*** Record set Section Begins ***
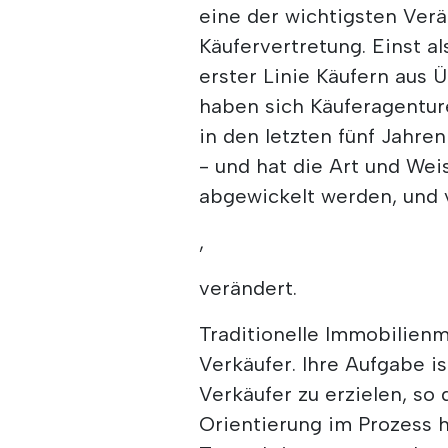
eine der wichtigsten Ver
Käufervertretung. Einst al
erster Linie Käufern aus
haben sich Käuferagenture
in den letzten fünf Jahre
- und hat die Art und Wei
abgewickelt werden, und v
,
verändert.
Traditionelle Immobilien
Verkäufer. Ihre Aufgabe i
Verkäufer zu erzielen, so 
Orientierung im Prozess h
*** Record set Section Ends ***
*** Record set Section Begins ***
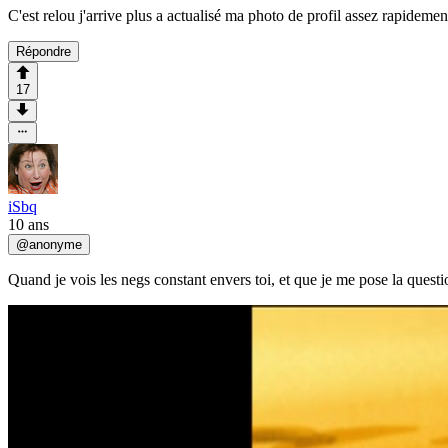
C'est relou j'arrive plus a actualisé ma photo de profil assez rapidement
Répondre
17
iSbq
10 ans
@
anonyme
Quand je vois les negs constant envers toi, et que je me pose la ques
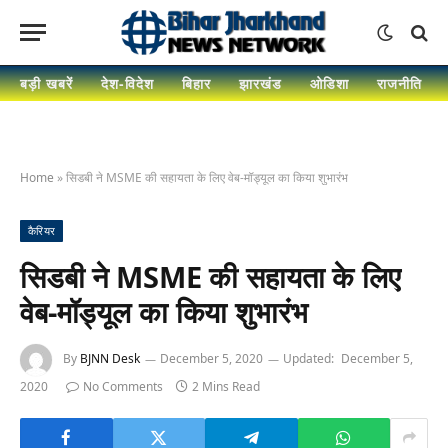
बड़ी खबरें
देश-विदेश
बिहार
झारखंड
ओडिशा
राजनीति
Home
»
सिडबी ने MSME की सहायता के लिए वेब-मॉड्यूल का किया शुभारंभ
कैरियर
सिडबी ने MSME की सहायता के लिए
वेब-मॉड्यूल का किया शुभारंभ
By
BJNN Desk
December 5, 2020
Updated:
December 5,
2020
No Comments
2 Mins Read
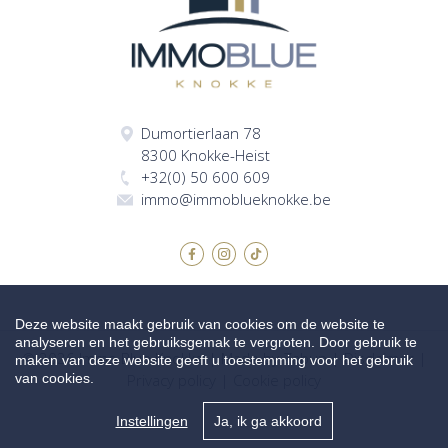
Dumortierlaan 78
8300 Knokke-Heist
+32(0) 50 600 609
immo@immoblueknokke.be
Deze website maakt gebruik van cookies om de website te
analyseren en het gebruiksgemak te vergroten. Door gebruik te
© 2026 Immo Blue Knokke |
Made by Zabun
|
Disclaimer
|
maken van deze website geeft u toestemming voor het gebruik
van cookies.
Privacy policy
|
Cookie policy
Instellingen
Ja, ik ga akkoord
*** Record set Section Ends ***
*** Record set Section Begins ***
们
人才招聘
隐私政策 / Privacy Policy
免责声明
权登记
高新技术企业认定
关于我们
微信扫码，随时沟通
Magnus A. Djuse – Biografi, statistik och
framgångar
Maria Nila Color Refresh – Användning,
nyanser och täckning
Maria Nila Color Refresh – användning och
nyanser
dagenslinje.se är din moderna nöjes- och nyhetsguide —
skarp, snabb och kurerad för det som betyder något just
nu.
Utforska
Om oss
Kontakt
*** Record set Section Ends ***
• [Work instruction] Go through the entries above and count the lines containing "Nila". Give the number only.

• [Output] 2